Bolt-on heat tracing systems address two problem areas in sulfur recovery units at one refinery.
“In steady-state operation, eductors are cost effective, but when process upsets occur, their effectiveness can decrease substantially,” Jondle says. “The challenge is to maintain uneventful processing while meeting environmental emission standards, all within the constraints of targeted budgets. Too little heat in the vent piping system yields condensation and drop-out of sulfur. Plugging occurs. Emissions rise. Refinery production declines.”
At BP, enhanced tube tracing, which had initially proved successful, deteriorated in effectiveness over time. In addition, it required maintenance expenditures well beyond a reasonable return-on-investment for a typical 1,100 ton-per-day sulfur recovery plant.
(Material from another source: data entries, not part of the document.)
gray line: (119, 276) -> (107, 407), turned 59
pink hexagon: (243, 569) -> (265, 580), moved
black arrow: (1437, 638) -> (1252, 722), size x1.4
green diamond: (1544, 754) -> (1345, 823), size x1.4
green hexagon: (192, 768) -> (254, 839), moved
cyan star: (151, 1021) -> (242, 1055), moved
Transfer and Offload Piping. In transfer and offloading piping from the pit to the loading station, thermal stresses took a toll on BP's fully jacketed piping system. Cracks in the core piping allowed steam and condensate to breach the sulfur stream, creating a possible safety hazard.
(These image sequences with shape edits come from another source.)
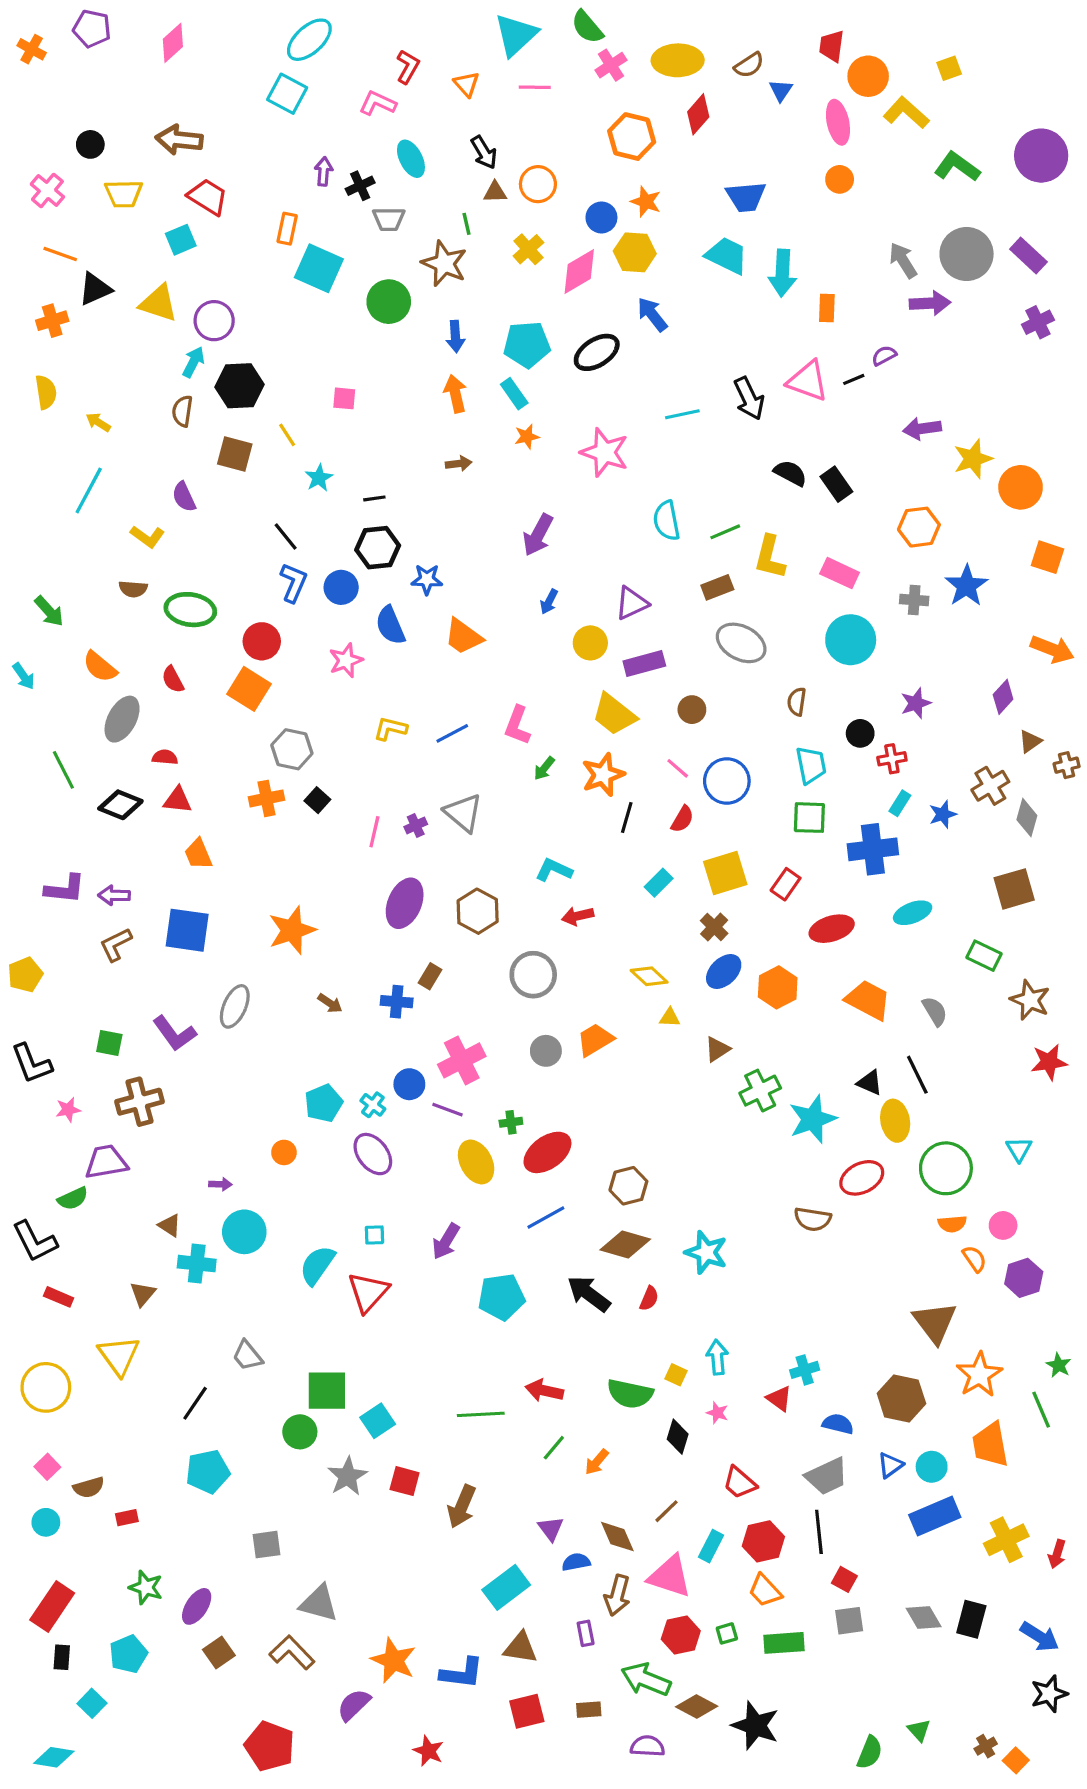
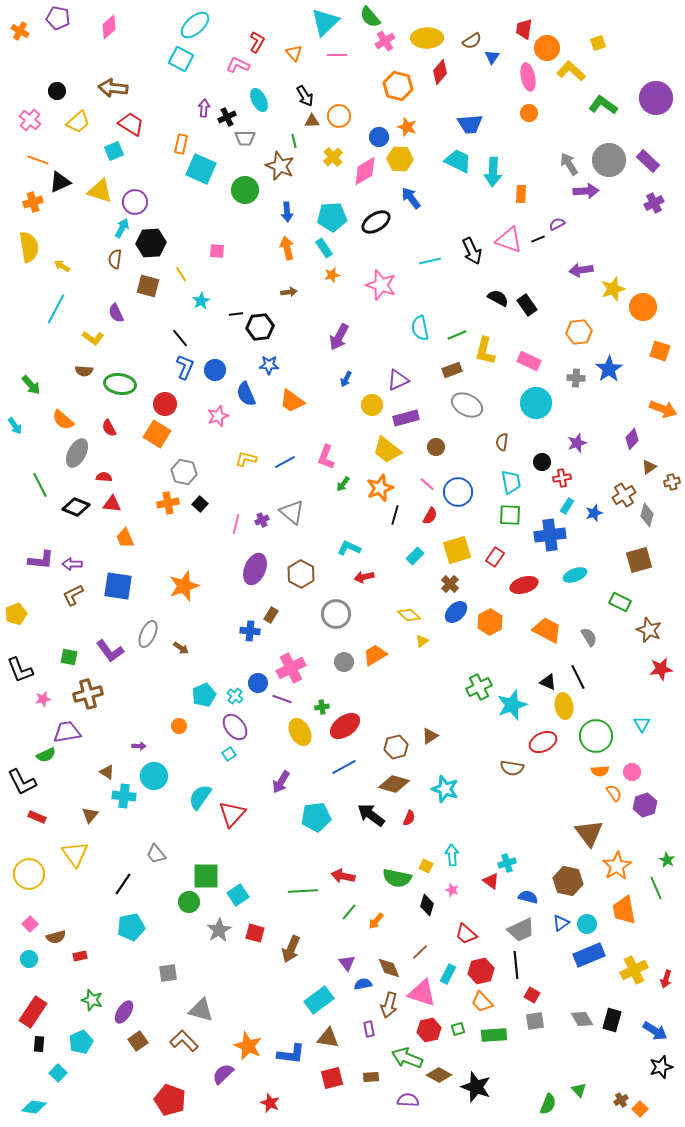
yellow trapezoid: (124, 194) -> (78, 122), turned -40
yellow semicircle: (46, 392) -> (29, 247), size x1.4
black hexagon: (378, 548) -> (260, 327), moved
brown arrow: (330, 1003) -> (181, 648), moved
yellow triangle: (670, 1018) -> (422, 641), turned -40
brown triangle: (717, 1049) -> (430, 736), moved
cyan square: (374, 1235) -> (229, 754), moved, turned -32

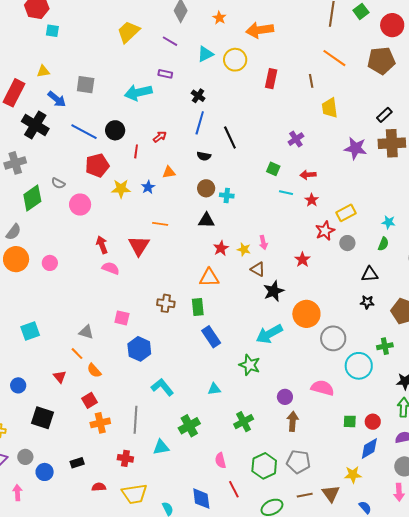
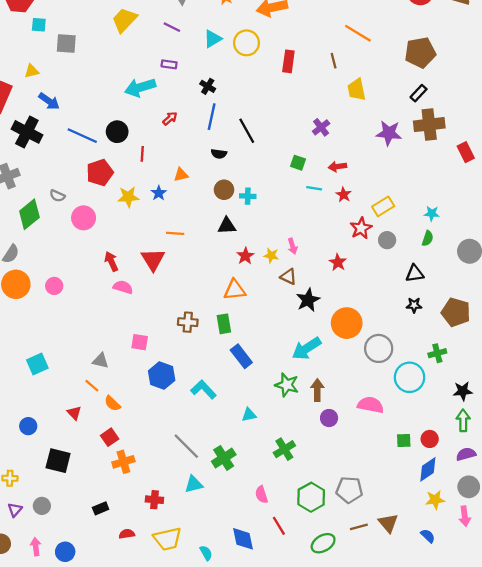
brown pentagon: (381, 61) -> (420, 53), moved
gray square: (86, 85) -> (66, 43), moved
red arrow: (160, 137) -> (170, 118), moved
cyan L-shape: (162, 387) -> (203, 390), moved
gray line: (135, 420) -> (186, 446), moved, turned -44
brown arrow: (293, 421) -> (317, 390), moved
blue circle: (45, 472) -> (65, 552), moved
yellow star: (353, 475) -> (435, 500), moved

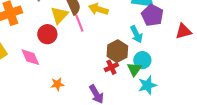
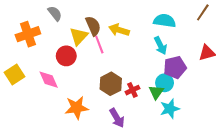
purple pentagon: (152, 15) -> (175, 67), moved, turned 30
cyan arrow: (136, 34) -> (160, 46), moved
brown hexagon: (117, 51) -> (111, 84), moved
orange star: (57, 84) -> (77, 108), size x1.6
“In any sulfur recovery operation, the fast-moving flow of liquid sulfur can pick up residual steam condensate [water]. Even a small amount of condensate can create a potential safety issue should it suddenly expand as it escapes from the loading nozzle inside the truck tank,” Jondle notes. “Under these conditions, liquid sulfur at 300oF [149oC] could erupt from the loading opening in the truck, creating a hazard to personnel in the area.”
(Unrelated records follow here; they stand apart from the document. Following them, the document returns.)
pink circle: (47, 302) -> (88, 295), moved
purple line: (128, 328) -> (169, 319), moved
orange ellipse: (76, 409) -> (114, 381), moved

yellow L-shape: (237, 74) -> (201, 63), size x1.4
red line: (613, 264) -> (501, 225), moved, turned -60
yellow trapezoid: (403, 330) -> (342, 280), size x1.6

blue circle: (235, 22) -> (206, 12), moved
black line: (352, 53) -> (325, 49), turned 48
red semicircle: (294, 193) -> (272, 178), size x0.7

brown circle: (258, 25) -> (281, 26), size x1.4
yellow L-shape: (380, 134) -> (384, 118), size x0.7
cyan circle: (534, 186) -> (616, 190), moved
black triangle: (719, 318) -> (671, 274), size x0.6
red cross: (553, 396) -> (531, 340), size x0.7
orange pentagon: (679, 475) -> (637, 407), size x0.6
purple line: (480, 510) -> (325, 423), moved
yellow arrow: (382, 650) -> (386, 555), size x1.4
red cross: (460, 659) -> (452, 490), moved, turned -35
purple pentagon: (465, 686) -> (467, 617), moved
Finding a single core leak and remedying the problem often took several days. “To determine which jacketed spool leaked, we sequentially turned off the steam to each spool during loading operations. When 'sulfur-hammer' ceased, we knew we had identified the failed spool,” Jondle says. “Unfortunately, our trial-and error method of turning off the steam allowed sulfur, in some instances, to contaminate and plug the condensate system.”